I have long admired the work and reputation of Medair, an international agency relieving human suffering in some of the world’s most remote and devastated places. I was glad to be contacted a few weeks ago and asked to undertake a technical consultancy for them in the world’s youngest country, S. Sudan.
Basic services we take for granted in the UK (electricity, water and sewerage) can be absent or inconsistent in developing countries, and a significant challenge for relief agencies is maintaining electrical infrastructure to safe and effective standards. For this reason I was contracted to assess and make recommendations for improvements to the electrical supply and distribution at the Medair Office and Accommodation compound in Juba.
Great to be back in the field, and in a location I am familiar with from Tearfund days. I felt thoroughly welcomed by the Medair team and was able to dive right into the fascinating conundrum presented by their compound electrics. After a security briefing, general briefing and site tour I began lifting the cover on various parts of the system to understand how mains power, generator power, solar power and inverted battery power are supposed to be distributed to deliver 24/7 supply across the site.

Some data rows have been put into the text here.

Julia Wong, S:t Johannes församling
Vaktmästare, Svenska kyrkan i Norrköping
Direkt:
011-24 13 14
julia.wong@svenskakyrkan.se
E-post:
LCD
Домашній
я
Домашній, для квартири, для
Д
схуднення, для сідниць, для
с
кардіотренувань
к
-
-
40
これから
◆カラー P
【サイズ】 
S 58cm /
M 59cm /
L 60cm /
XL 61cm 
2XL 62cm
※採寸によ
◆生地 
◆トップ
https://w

It was encouraging to find that several key aspects of the system were of high quality and well installed, due to the efforts of a previous Medair logistician and experienced electrician. As ever the biggest challenge is often the local wiring, which is a credit to the ingenuity of those who put it in, who always find a way to get electricity to come out at the other end. The difficulty is the scenic route that electricity takes, often down very thin poor quality wires of indiscriminate colour coding, and not infrequently electrifying parts of the circuit which should never be live.
The tendency of poor wiring to act like a fuse in the event of a surge, and melt together with other wires is the source of many ills in NGO compounds. Working with electricity requires constant vigilance about what is live to avoid a shocking time. Mercifully careful planning, working at odd hours to avoid disrupting staff, and locking the generator shed ensured I could poke around without any hair raising experiences.

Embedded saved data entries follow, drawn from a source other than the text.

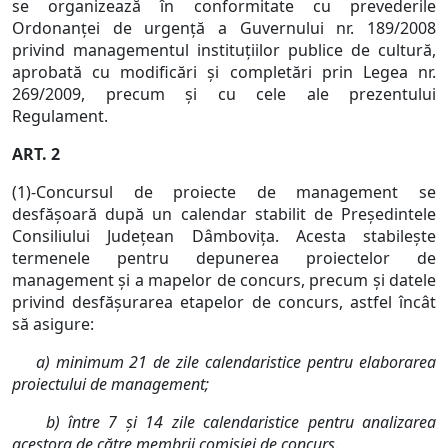
se organizează în conformitate cu prevederile
Ordonanţei de urgenţă a Guvernului nr. 189/2008
privind managementul instituţiilor publice de cultură,
aprobată cu modificări şi completări prin Legea nr.
269/2009, precum şi cu cele ale prezentului
Regulament.
ART. 2
(1)-Concursul de proiecte de management se
desfăşoară după un calendar stabilit de Preşedintele
Consiliului Judeţean Dâmboviţa. Acesta stabileşte
termenele pentru depunerea proiectelor de
management şi a mapelor de concurs, precum şi datele
privind desfăşurarea etapelor de concurs, astfel încât
să asigure:
a) minimum 21 de zile calendaristice pentru elaborarea
proiectului de management;
b) între 7 şi 14 zile calendaristice pentru analizarea
acestora de către membrii comisiei de concurs.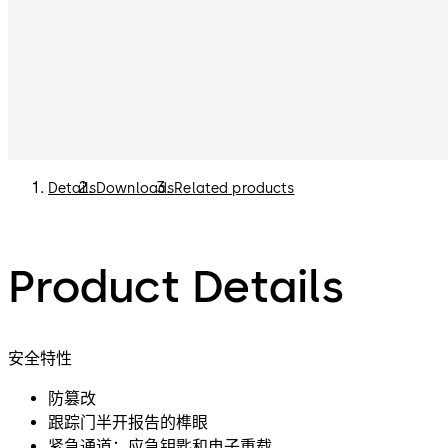
Details
Downloads
Related products
Product Details
安全特性
防篡改
跟踪门半开报告的榫眼
紧急通道：应急钥匙和电子重载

More novel hazards included live snake eggs found inside a double wall socket, torrential rain and broken roofing tiles, and the fact that repairing a 500W halogen security light is a superb way to meet all the insect life from a half mile radius!

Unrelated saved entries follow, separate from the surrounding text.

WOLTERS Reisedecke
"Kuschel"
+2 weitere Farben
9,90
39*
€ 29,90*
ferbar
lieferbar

After 12 days assessing, advising, speaking with staff and suppliers, and re-wiring some aspects of the system, I felt confident to complete my recommendations and action plan. Happily it is now possible to find contractors in Juba able to repair and upgrade electrical systems to satisfactory standards, and who are able to accommodate the requirements of international organisations. I enjoyed my time with Medair immensely and wish the team every success as they continue to meet the needs of people exposed to extraordinary poverty.